Her remains were located in a barn on a property near Grahamdale, about 200 kilometres northwest of Winnipeg, on June 3.

Her death is being investigated as a homicide.

RCMP said the last time investigators have been able to physically place Xavia was about a year before her remains were found, and there were no missing person reports filed about her in that time.

Sergeant Paul Manaigre said the girl was from Pinaymootang First Nation but had lived on the property at one point in her life. Police are still trying to determine if she was living there at the time of her death.

“She would have been with different family members at different times of her life. That’s what we’re trying to ascertain through a timeline,” Sgt. Manaigre said Friday.

“There’s a long period of time that we’re not aware of … we want to narrow down the time frame as to when she was with family, when she wasn’t.”

Sgt. Manaigre said Xavia was not in the care of child and family services.

Natalie Anderson, a relative of the girl, said she took care of the child for a period after she was born.

Ms. Anderson said she last saw Xavia in March, 2022, when the girl went to live with other family members.

Ms. Anderson learned the girl had died after police found her remains, she said.

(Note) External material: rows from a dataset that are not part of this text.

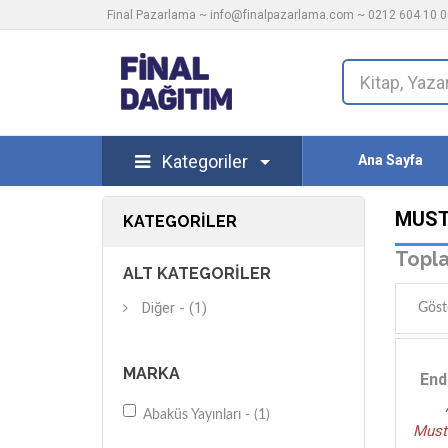
Final Pazarlama ~
info@finalpazarlama.com
~ 0212 604 10 00
Kategoriler
Ana Sayfa
MUST
KATEGORILER
Topla
ALT KATEGORILER
Diğer - (1)
Göst
MARKA
End
Abaküs Yayınları - (1)
Must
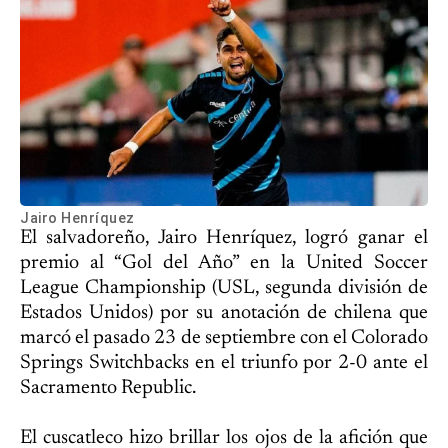
Jairo Henríquez
El salvadoreño, Jairo Henríquez, logró ganar el
premio al “Gol del Año” en la United Soccer
League Championship (USL, segunda división de
Estados Unidos) por su anotación de chilena que
marcó el pasado 23 de septiembre con el Colorado
Springs Switchbacks en el triunfo por 2-0 ante el
Sacramento Republic.
El cuscatleco hizo brillar los ojos de la afición que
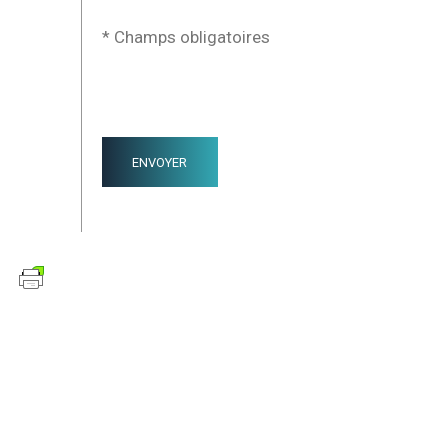
* Champs obligatoires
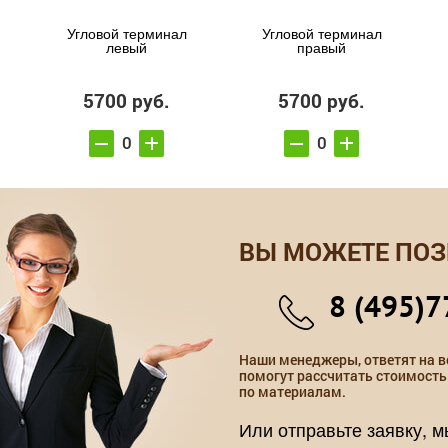
Угловой терминал
Угловой терминал
левый
правый
5700 руб.
5700 руб.
ВЫ МОЖЕТЕ ПОЗ
8 (495)7
Наши менеджеры, ответят на в
помогут рассчитать стоимость
по материалам.
Или отправьте заявку, 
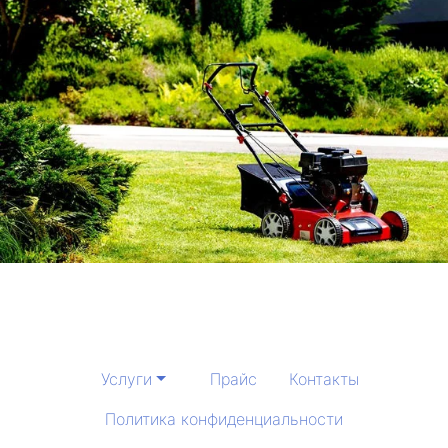
Услуги
Прайс
Контакты
Политика конфиденциальности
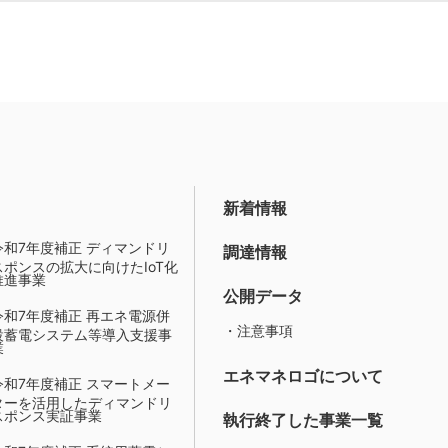
新着情報
令和7年度補正 ディマンドリ
調達情報
スポンスの拡大に向けたIoT化
推進事業
公開データ
令和7年度補正 再エネ電源併
・注意事項
設蓄電システム等導入支援事
業
エネマネロゴについて
令和7年度補正 スマートメー
ターを活用したディマンドリ
スポンス実証事業
執行終了した事業一覧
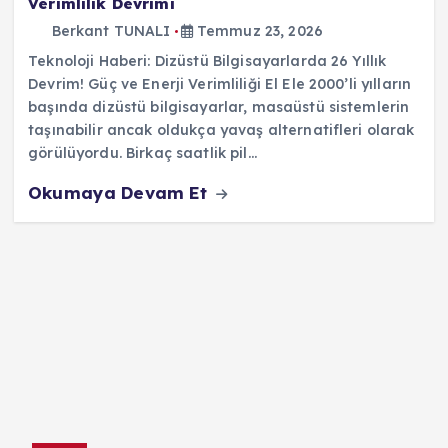
Verimlilik Devrimi
Berkant TUNALI
Temmuz 23, 2026
Teknoloji Haberi: Dizüstü Bilgisayarlarda 26 Yıllık
Devrim! Güç ve Enerji Verimliliği El Ele 2000’li yılların
başında dizüstü bilgisayarlar, masaüstü sistemlerin
taşınabilir ancak oldukça yavaş alternatifleri olarak
görülüyordu. Birkaç saatlik pil…
Okumaya Devam Et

“Xavia was perfect. She was happy. She was loved. She was my chunky monkey,” Ms. Anderson said.

“I want her story known.”

Premier Wab Kinew called the case “absolutely tragic.”

“When we think of such a young life being lost and that the circumstances are being investigated as a homicide, this is one of the worst things that can happen, bar none,” Mr. Kinew said Friday.

“As a provincial government, when something like this happens in Manitoba, it makes you stop and take stock of what is happening across this land and resolve that … we will have an attention towards preventing incidents like this from happening again.”

Early details of the case bear some similarities to the death of Phoenix Sinclair in 2005. The five-year-old girl was not reported missing and, nine months after she was killed, her body was found near a landfill at the Fisher River Cree Nation north of Winnipeg.

Her mother, Samantha Kematch, and Ms. Kematch’s common-law husband, Karl McKay, were later convicted of first-degree murder, and the death led to a public inquiry.

Mounties are looking for any photos of Xavia taken after March, 2022, and are asking anyone who saw the girl after that date to contact them.